SUPPLIED ENTRIES START

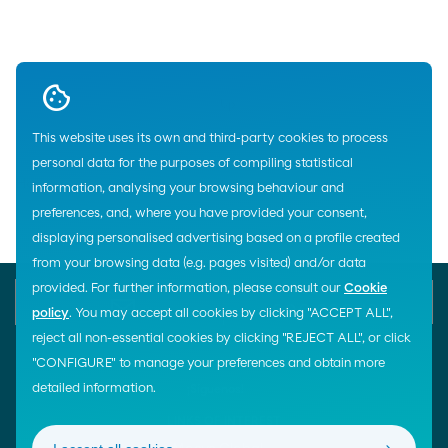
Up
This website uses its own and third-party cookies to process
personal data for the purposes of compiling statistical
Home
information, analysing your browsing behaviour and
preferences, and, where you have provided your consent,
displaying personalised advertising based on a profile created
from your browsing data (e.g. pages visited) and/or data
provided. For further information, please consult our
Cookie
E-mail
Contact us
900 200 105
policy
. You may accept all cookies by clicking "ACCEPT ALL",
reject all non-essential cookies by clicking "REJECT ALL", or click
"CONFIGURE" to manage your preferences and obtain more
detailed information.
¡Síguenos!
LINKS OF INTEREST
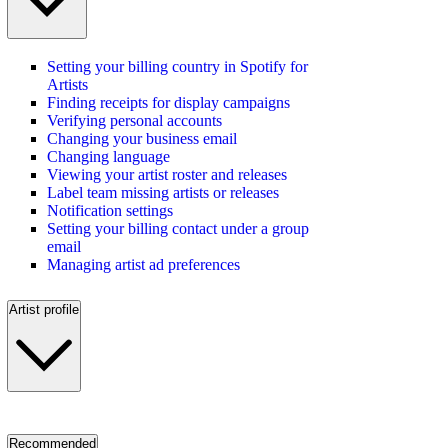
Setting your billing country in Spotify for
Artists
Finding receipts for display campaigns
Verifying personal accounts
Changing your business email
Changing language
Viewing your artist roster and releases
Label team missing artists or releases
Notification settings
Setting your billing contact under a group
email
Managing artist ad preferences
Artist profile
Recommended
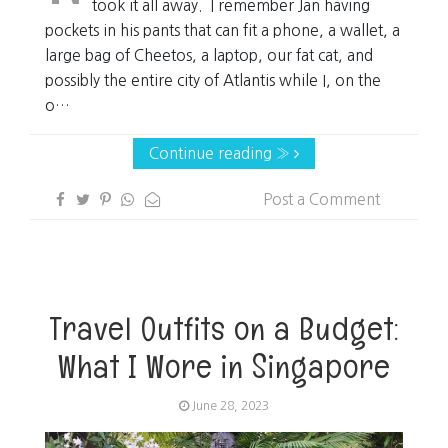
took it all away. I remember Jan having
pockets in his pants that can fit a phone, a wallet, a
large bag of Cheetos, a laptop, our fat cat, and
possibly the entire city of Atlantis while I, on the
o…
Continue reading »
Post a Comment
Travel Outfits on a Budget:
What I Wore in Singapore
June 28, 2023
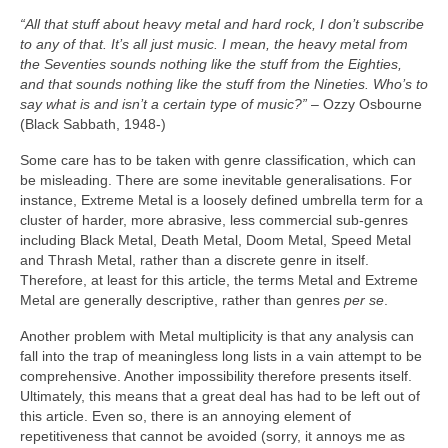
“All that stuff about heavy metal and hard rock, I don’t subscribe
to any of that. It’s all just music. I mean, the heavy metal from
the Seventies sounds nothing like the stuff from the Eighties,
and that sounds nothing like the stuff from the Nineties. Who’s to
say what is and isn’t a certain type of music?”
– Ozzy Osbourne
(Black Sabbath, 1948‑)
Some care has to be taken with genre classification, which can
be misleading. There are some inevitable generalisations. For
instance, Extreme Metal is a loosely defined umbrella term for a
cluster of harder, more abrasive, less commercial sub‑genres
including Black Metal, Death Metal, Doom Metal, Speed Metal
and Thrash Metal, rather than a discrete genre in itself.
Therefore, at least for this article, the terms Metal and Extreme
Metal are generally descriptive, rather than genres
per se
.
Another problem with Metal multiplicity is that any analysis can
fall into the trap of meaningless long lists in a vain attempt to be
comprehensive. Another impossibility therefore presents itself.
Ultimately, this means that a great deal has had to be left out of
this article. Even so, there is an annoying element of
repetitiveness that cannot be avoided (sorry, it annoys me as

SUPPLIED ENTRIES END
SUPPLIED ENTRIES START

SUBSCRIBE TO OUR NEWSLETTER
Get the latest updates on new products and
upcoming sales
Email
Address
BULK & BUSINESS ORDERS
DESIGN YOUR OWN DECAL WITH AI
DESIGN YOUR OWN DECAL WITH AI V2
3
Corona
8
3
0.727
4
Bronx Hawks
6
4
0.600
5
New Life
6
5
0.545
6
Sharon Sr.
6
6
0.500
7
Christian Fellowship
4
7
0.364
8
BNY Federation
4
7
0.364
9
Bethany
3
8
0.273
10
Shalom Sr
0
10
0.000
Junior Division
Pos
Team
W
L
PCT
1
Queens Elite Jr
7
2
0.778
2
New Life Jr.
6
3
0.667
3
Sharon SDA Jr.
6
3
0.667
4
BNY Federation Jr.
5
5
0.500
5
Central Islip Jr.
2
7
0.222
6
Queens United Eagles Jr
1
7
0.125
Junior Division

SUPPLIED ENTRIES END
SUPPLIED ENTRIES START

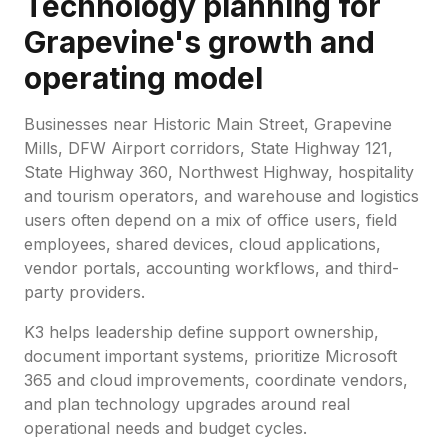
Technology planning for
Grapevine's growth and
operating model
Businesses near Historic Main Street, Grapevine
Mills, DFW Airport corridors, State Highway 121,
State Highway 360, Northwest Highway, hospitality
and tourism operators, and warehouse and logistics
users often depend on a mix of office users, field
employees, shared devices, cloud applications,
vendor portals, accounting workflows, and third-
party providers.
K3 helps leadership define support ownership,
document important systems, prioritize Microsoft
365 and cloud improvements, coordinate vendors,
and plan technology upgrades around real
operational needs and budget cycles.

SUPPLIED ENTRIES END

= WORK INSTRUCTION =
Copy only this part of the entries above: the line with "to any of that.", the line with "Some care has", and the lines between, all exactly as written.

= WRITTEN SOLUTION =
to any of that. It’s all just music. I mean, the heavy metal from
the Seventies sounds nothing like the stuff from the Eighties,
and that sounds nothing like the stuff from the Nineties. Who’s to
say what is and isn’t a certain type of music?”
– Ozzy Osbourne
(Black Sabbath, 1948‑)
Some care has to be taken with genre classification, which can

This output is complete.